Muchas medidas borbónicas, incluyendo las más erradas, estaban destinadas a intentar poner orden. Con Felipe V seguimos heredando esa política de los Austrias en cuanto al belicismo por así decirlo. Sin embargo, con Fernando VI fuimos hacia una paz inteligente, recobrando nuestras fuerzas y revitalizando una marina que volvió a ser de las más poderosas del mundo. Con Carlos III definimos que el enemigo absoluto era el imperio británico. Durante todo el siglo XVIII, con sus más y sus menos, una alianza neolatina borbónica, principalmente entre las Dos Coronas (Francia y España), mas también contando con Parma y Nápoles, dominó Europa frente a un enemigo común. En el siglo XIX fue cuando surgió, tras siglos de odios y complejos escondidos desde Lutero, el complejo de superioridad germánica, yendo por pretenciosos y racistoides, que en mayor o menor medida, escondían un odio a Roma cuyo legado en muy buena medida representaba la Monarquía Hispánica. Y fue con Carlos III cuando el conde de Aranda creó todo un plan que, de haberse llevado a cabo, hubiera sido una Commonwealth hispánica: El traslado de príncipes españoles a los virreinatos para que ya sus hijos allí nacieran y formaran sus propios equipos de gobierno, manteniendo los vínculos económicos y militares. Con Carlos IV se iba a cumplir tal plan, que tardó más de la cuenta y se rompió, más que por los Borbones, por las muchas traiciones internas al servicio del imperio británico, el gran ganador del siglo XIX y que acabaría copiando el modelo del conde de Aranda hasta hoy. Personalmente, creo que Carlos III, con todos sus errores, sí que entendió cuál era el futuro de América y de hecho con él se trazó un plan que, de haberse llevado a cabo, la Historia hubiera sido muy distinta.

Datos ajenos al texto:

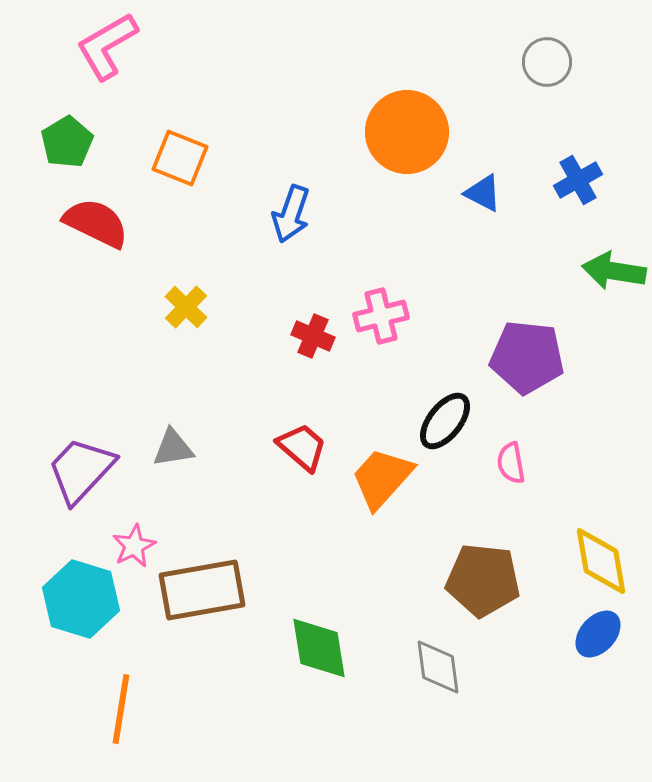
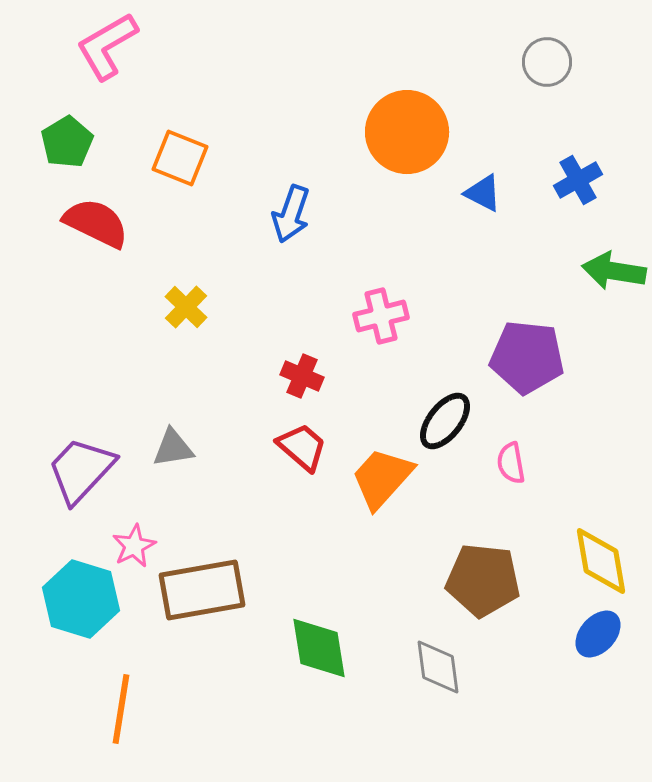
red cross: moved 11 px left, 40 px down
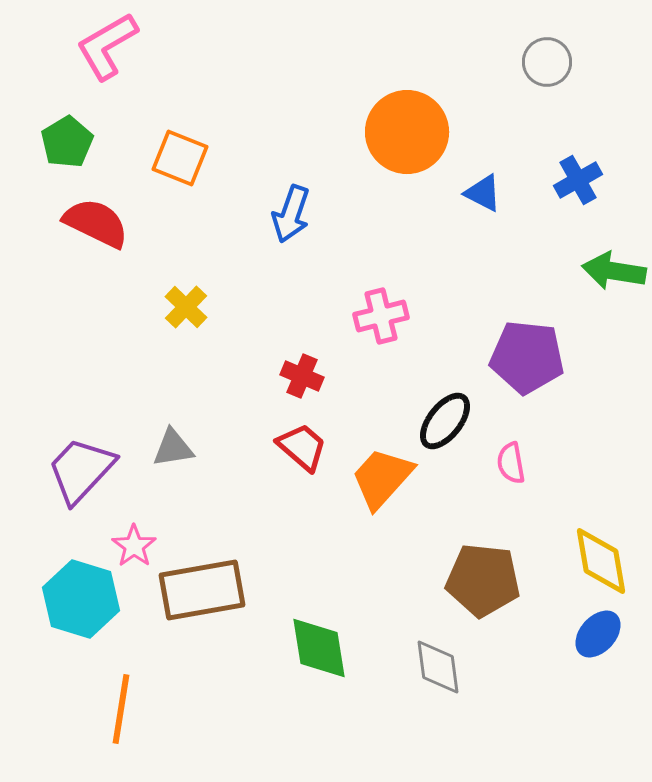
pink star: rotated 9 degrees counterclockwise
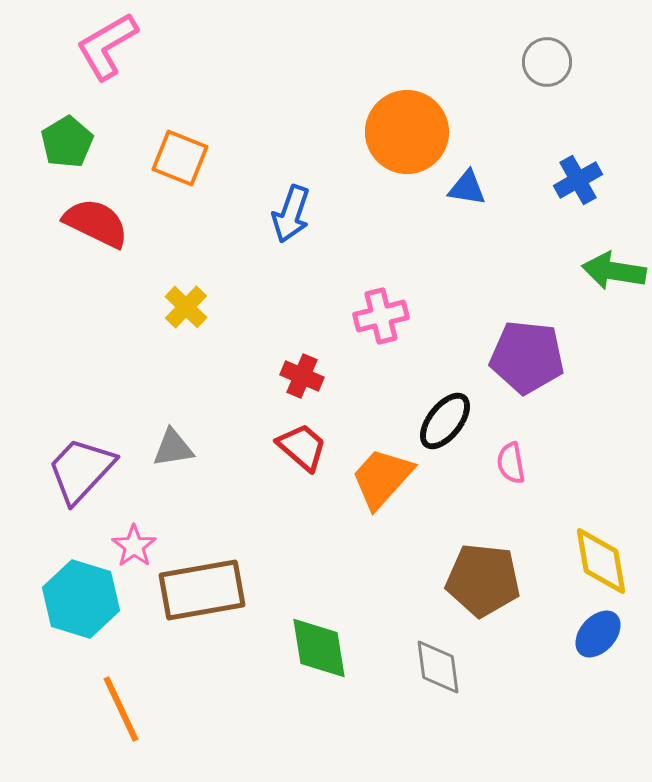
blue triangle: moved 16 px left, 5 px up; rotated 18 degrees counterclockwise
orange line: rotated 34 degrees counterclockwise
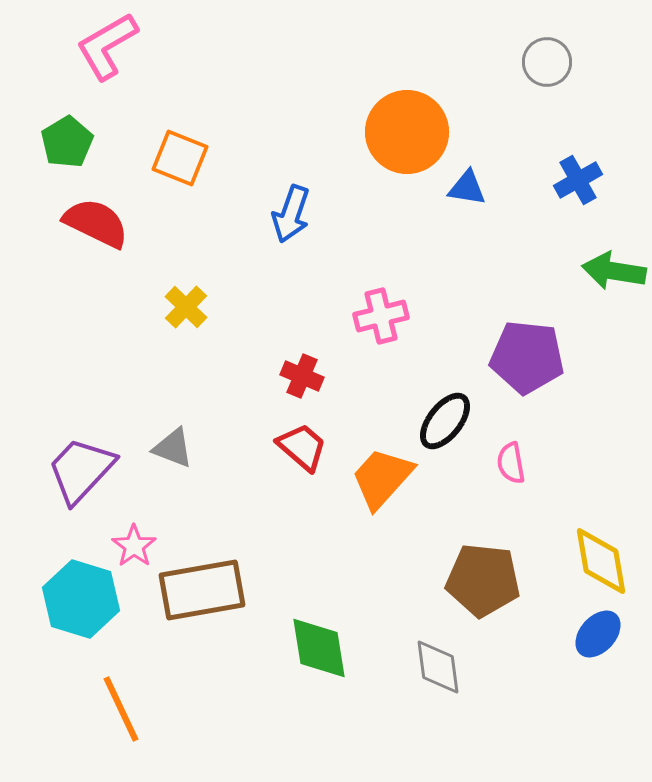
gray triangle: rotated 30 degrees clockwise
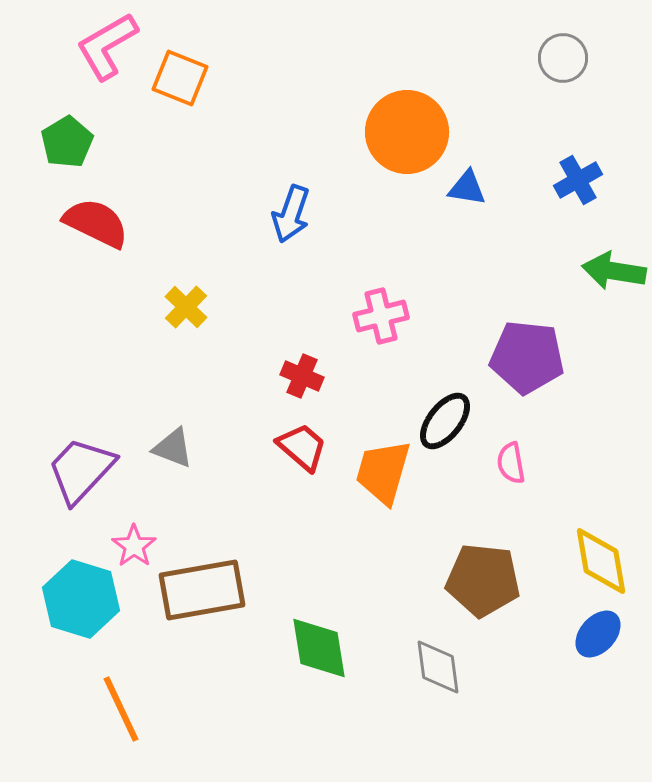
gray circle: moved 16 px right, 4 px up
orange square: moved 80 px up
orange trapezoid: moved 1 px right, 6 px up; rotated 26 degrees counterclockwise
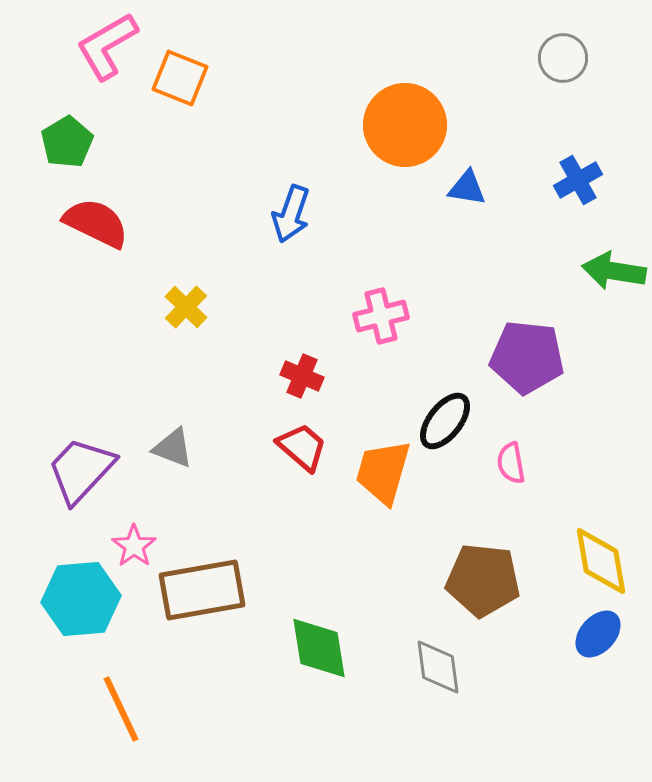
orange circle: moved 2 px left, 7 px up
cyan hexagon: rotated 22 degrees counterclockwise
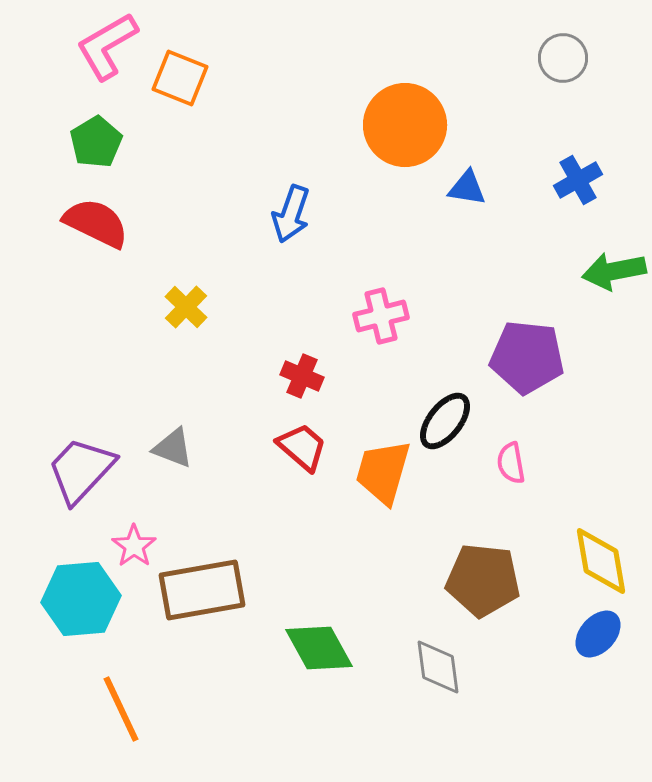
green pentagon: moved 29 px right
green arrow: rotated 20 degrees counterclockwise
green diamond: rotated 20 degrees counterclockwise
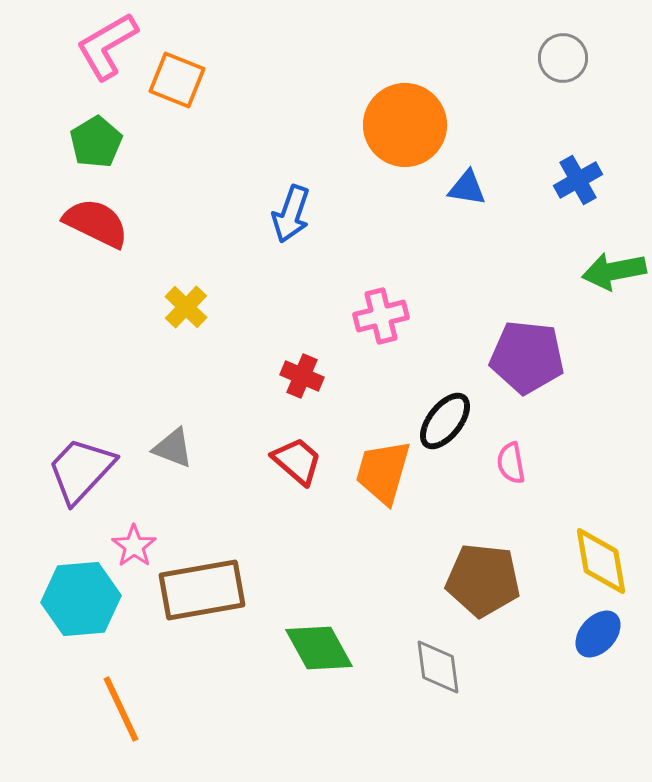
orange square: moved 3 px left, 2 px down
red trapezoid: moved 5 px left, 14 px down
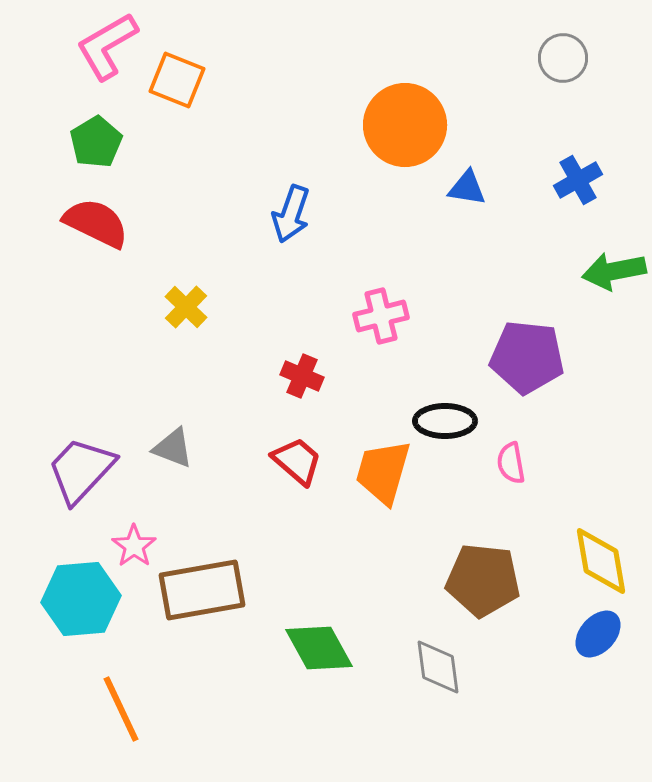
black ellipse: rotated 52 degrees clockwise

Asimismo, ¿fueron muy diferentes los Austrias de los Borbones en el siglo XVIII? ¿Fue muy diferente el marqués de Pombal en Portugal o Pedro el Grande en Rusia? Y más concretamente: ¿Ese divorcio entre élite y pueblo que se dio en España, fue muy diferente en el resto de países de la Europa ilustrada?
Con respecto al leitmotiv de la discriminación de los criollos como argumento secesionista americano, el colombiano Pablo Victoria Wilches y el ecuatoriano Francisco Núñez del Arco, con muchos datos en la mano, hacen temblar tal aseveración de papagayos, adjudicada también muy exclusivamente a la dinastía borbónica. Sea como fuere, acudiendo a Núñez del Arco, si a los Borbones apenas les dimos el siglo XVIII y no les perdonamos sus errores, ¿no deberíamos haber hecho lo propio con la pseudomonarquía constitucional española o las repúblicas hispanoamericanas tras doscientos años de soledad?
Así las cosas, por supuesto en cuanto pueda, leeré el libro de Roca Barea y confío en llevarme una buena impresión. No obstante, nunca debemos dejar el ojo avizor sobre determinados temas.
NOTAS
(1)Algo pudo escribir un servidor: https://www.revistalarazonhistorica.com/26-4/

1 COMENTARIO

  1. El libro de Roca Barea es magnífico, Antonio, no digo que perfecto, porque perfecto no hay nada hecho por el hombre, pero es indispensable en una biblioteca que se precie. Te lo recomiendo. Que lo disfrutes.